Barrow (Ditch barrow), Ballynamona, Co. Limerick
Co. Limerick |
Barrows
A field in County Limerick holds a prehistoric cemetery that has almost entirely vanished from view.
What was once a cluster of nine burial mounds, spread across a narrow corridor of wet pasture roughly 240 metres long and 50 metres wide, now leaves virtually no trace on the surface. Satellite imagery captured between 2011 and 2013 shows nothing where the barrows once stood, and more recent aerial photography confirms the same. The landscape has simply absorbed them.
A barrow is a raised earthen mound built over a burial, often ringed by a ditch, and they appear across Ireland in considerable numbers from the Bronze Age onwards. What makes the Ballynamona group significant is both its density and its documented excavation history. Six of the nine barrows were investigated in 1934 by Séan P. Ó Ríordáin, whose findings were published two years later. Ó Ríordáin was one of the foremost archaeologists of his generation in Ireland, and his methodical work across sites like this helped establish the frameworks through which Irish prehistoric burial practice is still understood today. The remaining barrow, recorded as site number VI in Field C, was left unexcavated. Whether that decision was practical or deliberate, the record does not say.

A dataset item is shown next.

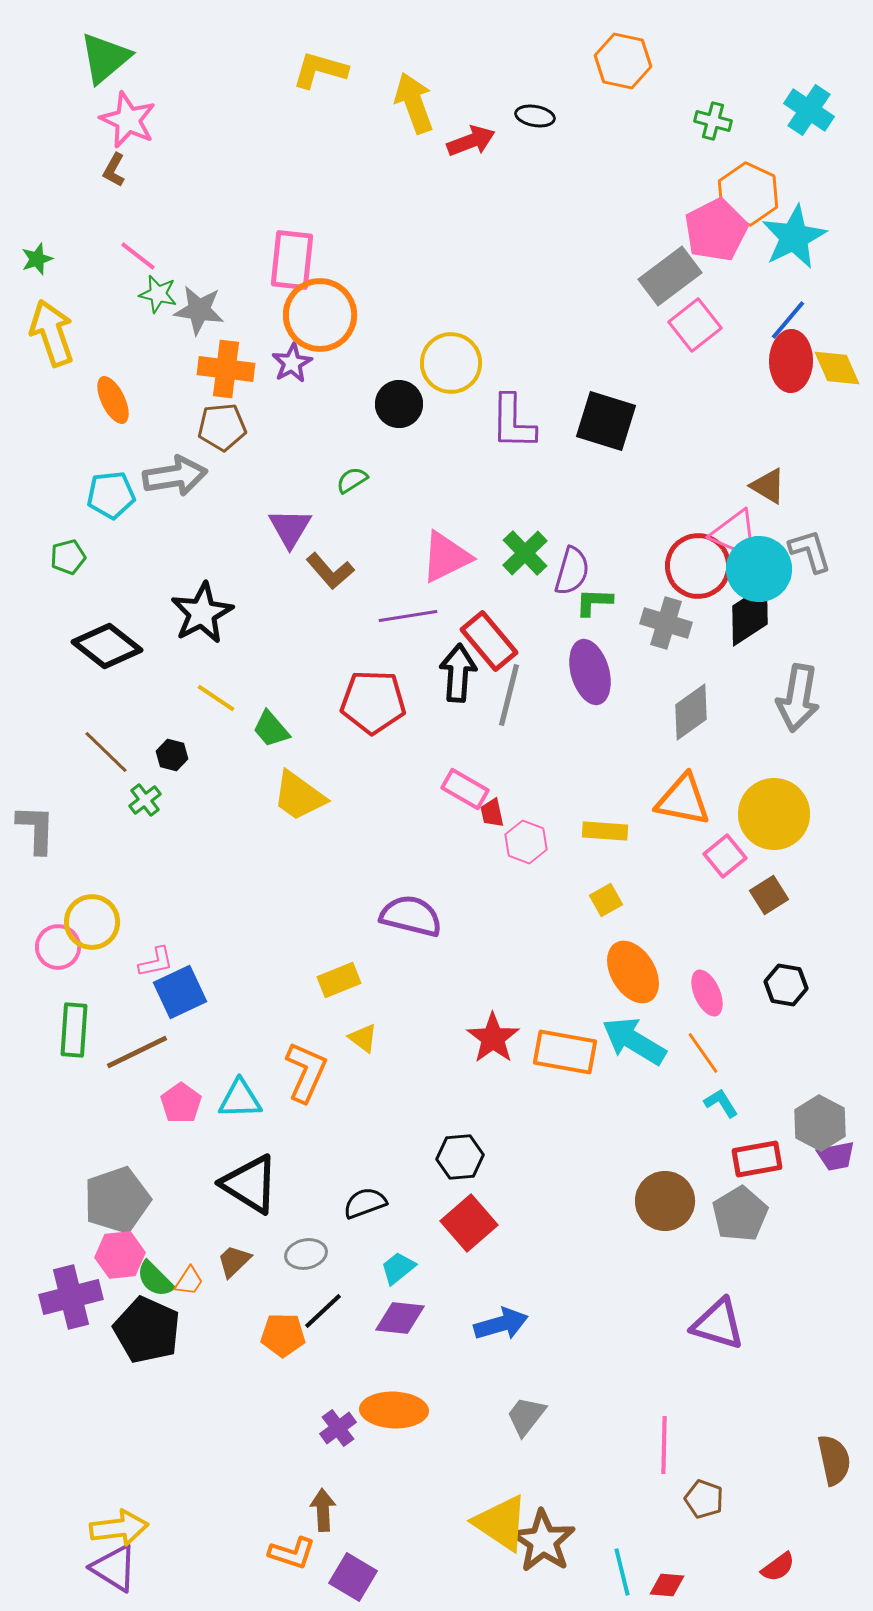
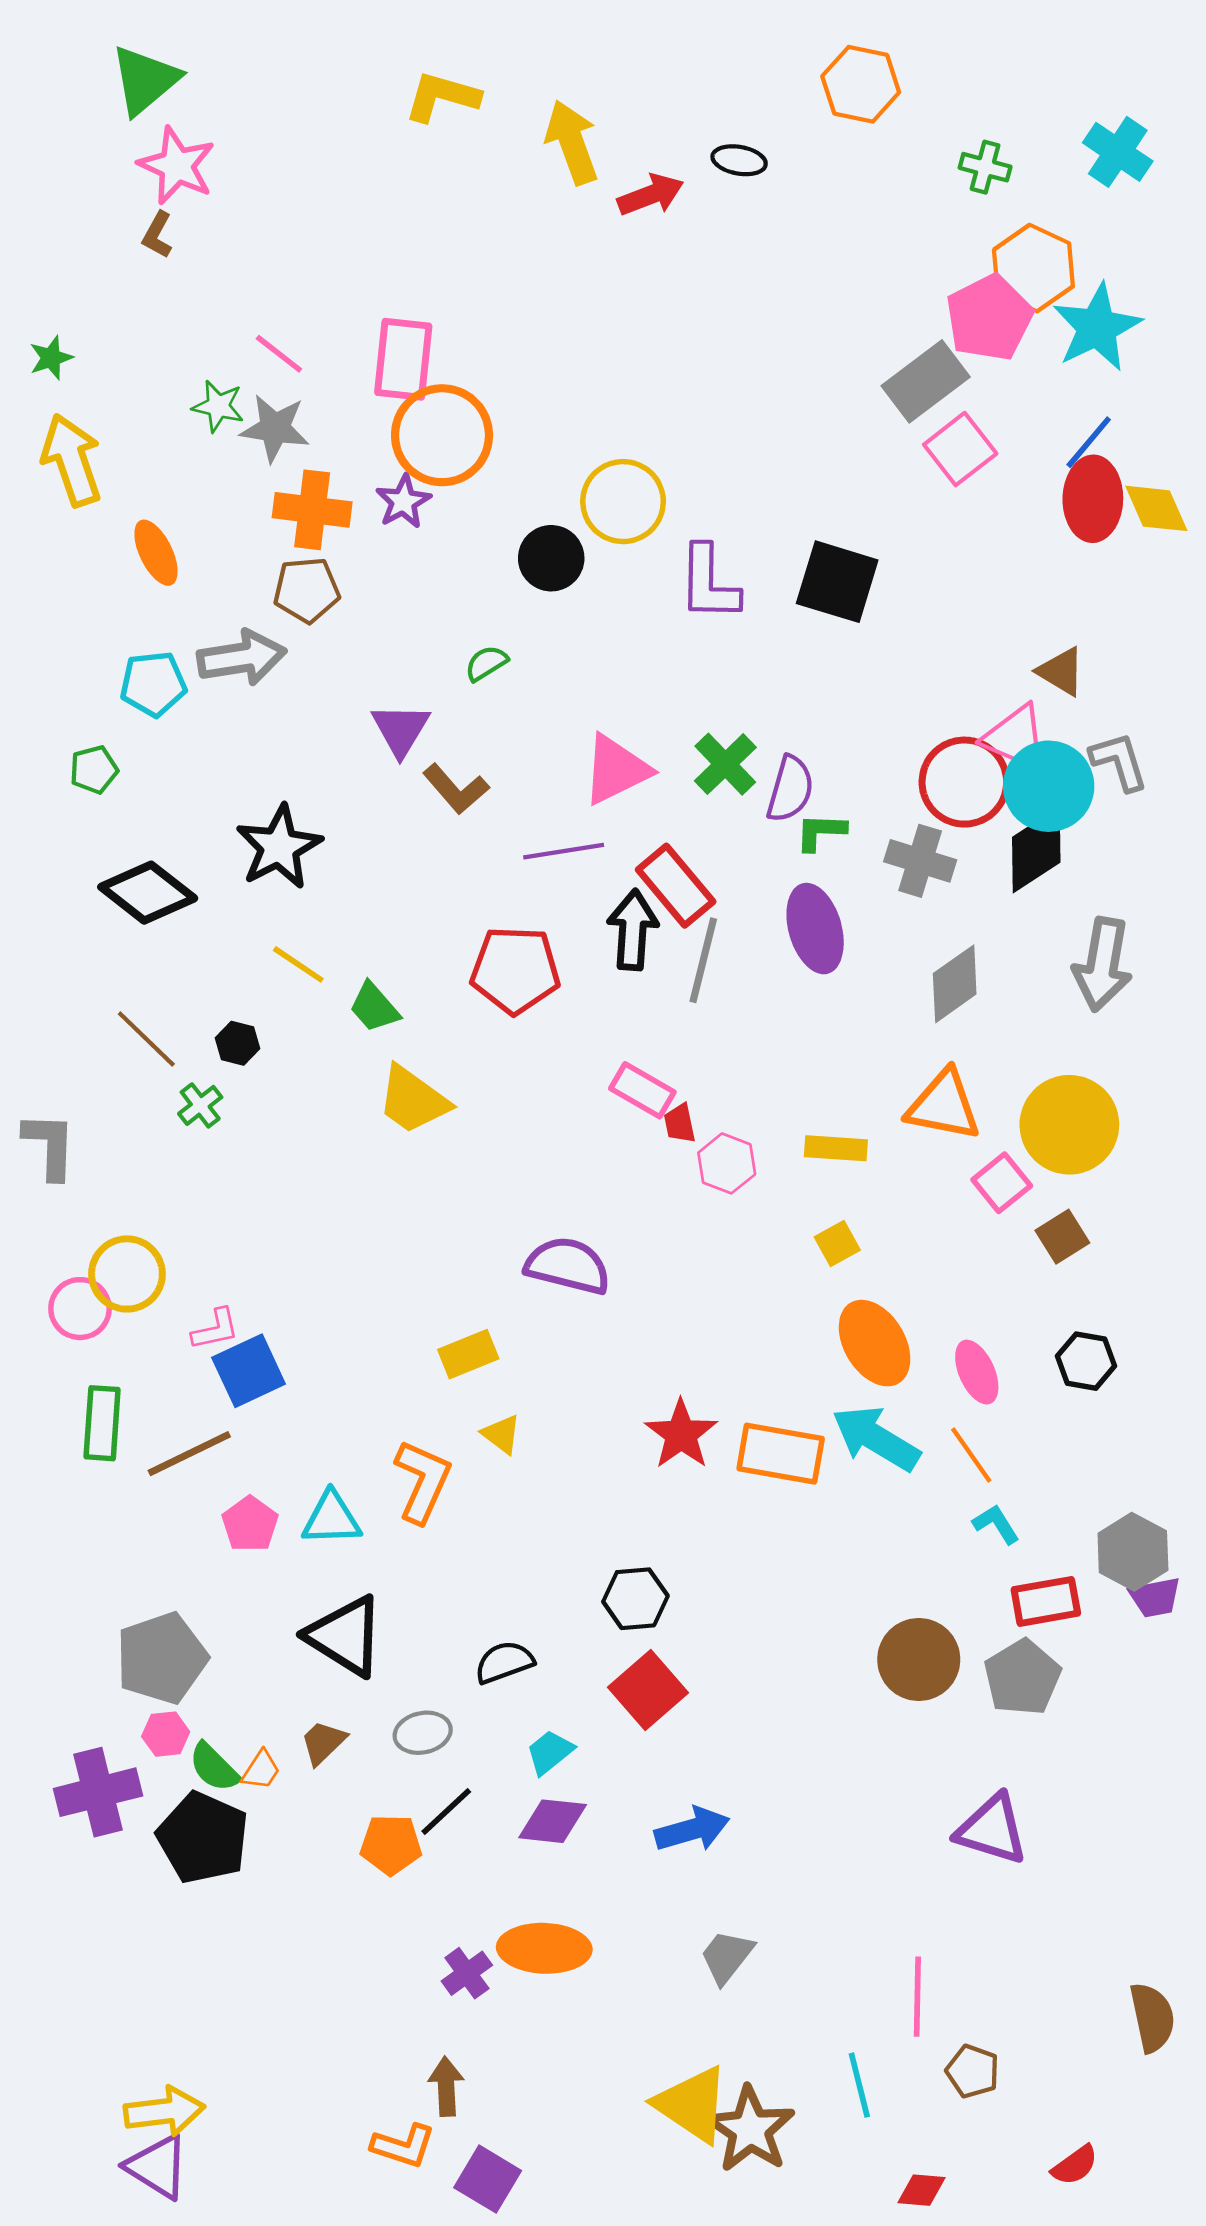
pink line: (138, 256) -> (279, 354), moved
pink hexagon: (120, 1255) -> (166, 1734), size x0.7
cyan line: (622, 1572) -> (859, 2085), moved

The site lies around 40 metres west of a stream, near the townland boundary with Lissard in Co. Limerick. Given that no surface remains are visible, a visit here is less about seeing something than understanding an absence. The wet pasture setting means the ground can be soft underfoot, particularly in the wetter months, so stout footwear is sensible. Those with a serious interest in the site would do well to consult Ó Ríordáin's 1936 publication alongside the location maps compiled by Martin Fitzpatrick and uploaded to the record in September 2021, as these give the clearest picture of where within the field the individual mounds once stood.